>>>>>
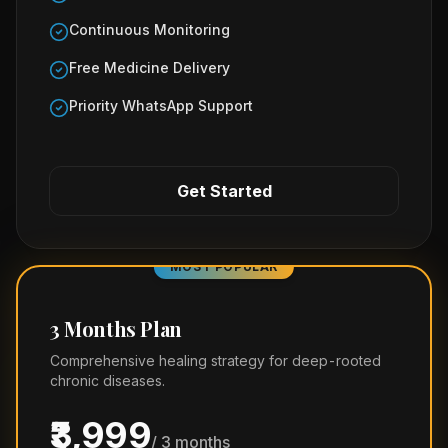
Continuous Monitoring
Free Medicine Delivery
Priority WhatsApp Support
Get Started
MOST POPULAR
3 Months Plan
Comprehensive healing strategy for deep-rooted
chronic diseases.
₹3,999
/ 3 months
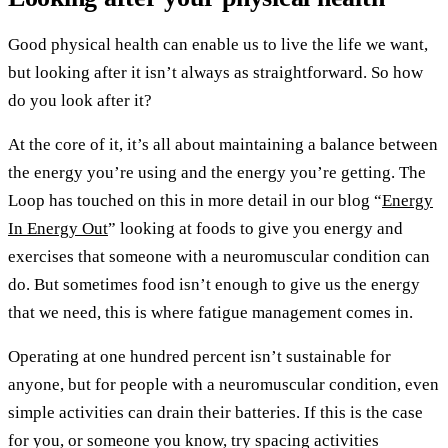
Good physical health can enable us to live the life we want,
but looking after it isn’t always as straightforward. So how
do you look after it?
At the core of it, it’s all about maintaining a balance between
the energy you’re using and the energy you’re getting. The
Loop has touched on this in more detail in our blog “
Energy
In Energy Out
” looking at foods to give you energy and
exercises that someone with a neuromuscular condition can
do. But sometimes food isn’t enough to give us the energy
that we need, this is where fatigue management comes in.
Operating at one hundred percent isn’t sustainable for
anyone, but for people with a neuromuscular condition, even
simple activities can drain their batteries. If this is the case
for you, or someone you know, try spacing activities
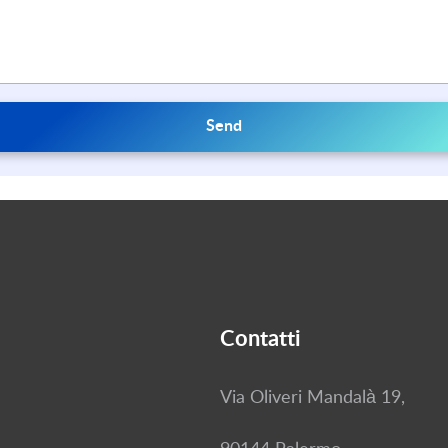
Send
Contatti
Via Oliveri Mandalà 19,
<<<<<
* About this task: The lines to report are those in the material above that contain the word "give"; copy every one of them.

* Solution for this problem:
” looking at foods to give you energy and
do. But sometimes food isn’t enough to give us the energy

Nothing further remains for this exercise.